Souvenirs, souvenirs… « En 1985, Yvette Roudy, ministre des Droits de la Femme, avait demandé aux universités de promouvoir le secteur industriel auprès du public féminin, » se rappelle Albert Vandeville, directeur de la formation continue à l’IUT de l’Université de Valenciennes et du Hainaut-Cambrésis. Elle souhaitait mettre en place des passerelles afin que les femmes puissent s’orienter vers des domaines porteurs d’emplois. C’est ainsi que naît à Valenciennes un cursus-choc d’un an, tremplin pour reconvertir des jeunes femmes qui s’étaient initialement dirigées vers des étude de lettres, de langues, de droit, de comptabilité… et se retrouvaient en échec professionnel. Objectif : permettre à ces ex-étudiantes plutôt brouillées avec les sciences d’intégrer un DUT du secteur industriel, à débouchés garantis !

« Un défi personnel à relever »

Le nombre de places est limité à 15 et la scolarité des étudiantes est rémunérée par le Conseil régional. « Nous vérifions que les candidates ne viennent pas pour cette raison, qu’elles ont une vraie motivation, » précise Albert Vandeville. Autre critère : la capacité à “ »en prendre pour 3 ans d’études : 1 an chez nous puis 2 ans au moins en IUT. » Présentée à l’université par une Mission locale pour l’emploi, chaque candidate doit être âgée de moins de 26 ans, titulaire d’un bac non scientifique et avoir arrêté ses études pendant 2 ans au moins. « J’ai été très étonnée que l’on me propose ce cursus car je ne pensais pas qu’une reconversion vers la technologie était possible pour moi », raconte Charlotte Boulests, 26 ans, étudiante cette année et qui avait arrêté ses études pour raison familiale après avoir suivi une première année de Deug d’anglais, bac L en poche. « Je ne connaissais pas du tout les métiers de l’industrie. J’ai considéré cette formation comme un défi à relever. »

Maths et machines-outils

La formation comprend 880 heures de cours sur 27 semaines. Des maths, de l’anglais mais aussi de la mécanique, de l’électricité, des techniques de communication et des outils bureautiques… « Au début, on part de très bas, note Jean-Luc Hachet, le responsable de la formation. Puis on accélère de plus en plus. Les élèves se prennent au jeu. » « Le programme est proche de celui d’une terminale scientifique. Les cours ne sont pas théoriques. Les maths, par exemple, doivent être applicables à la vie en entreprise; nous préférons insister sur l’utilisation d’une formule plutôt que sur le raisonnement mathématique », explique Albert Vandeville. « On nous explique tout depuis le début. Rien ne me paraît spécialement difficile », renchérit Charlotte Boulests, qui devrait intégrer l’ IUT en Génie électrique et informatique industrielle (GEII) à la rentrée 2003. La jeune femme apprécie aussi la mise en pratique sur le terrain. « Nous mettons nos étudiantes sur des machines-outils, en atelier, afin qu’elles connaissent les débouchés qui les attendent, » explique Jean-Luc Hachet.

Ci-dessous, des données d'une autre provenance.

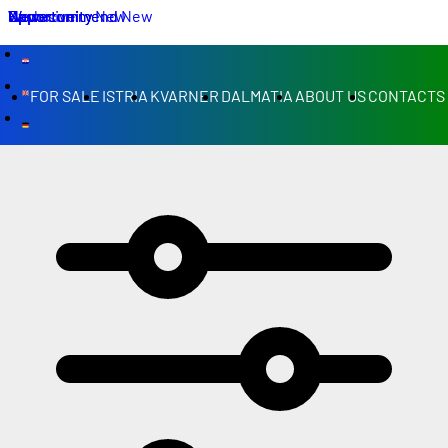
We recommend
New
Opportunity
New
Exclusive
We recommend
Opportunity
Opportunity
New
New
FOR SALE
ISTRIA
KVARNER
DALMATIA
ABOUT US
CONTACTS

Des reconversions réussies

Après des années de rodage, les réussites sont devenues majoritaires. « 70 à 80 % des étudiantes préparent un DUT ou un BTS à l’issue de la formation, constate Albert Vandeville. Les 3/4 d’entre elles le réussissent, en 2 ou 3 ans ». Certaines ont même continué au-delà ! L’une d’elles enseigne les maths en lycée professionnel. Seul hic : pour la minorité en difficulté à l’issue du cursus, c’est souvent le retour à la case départ.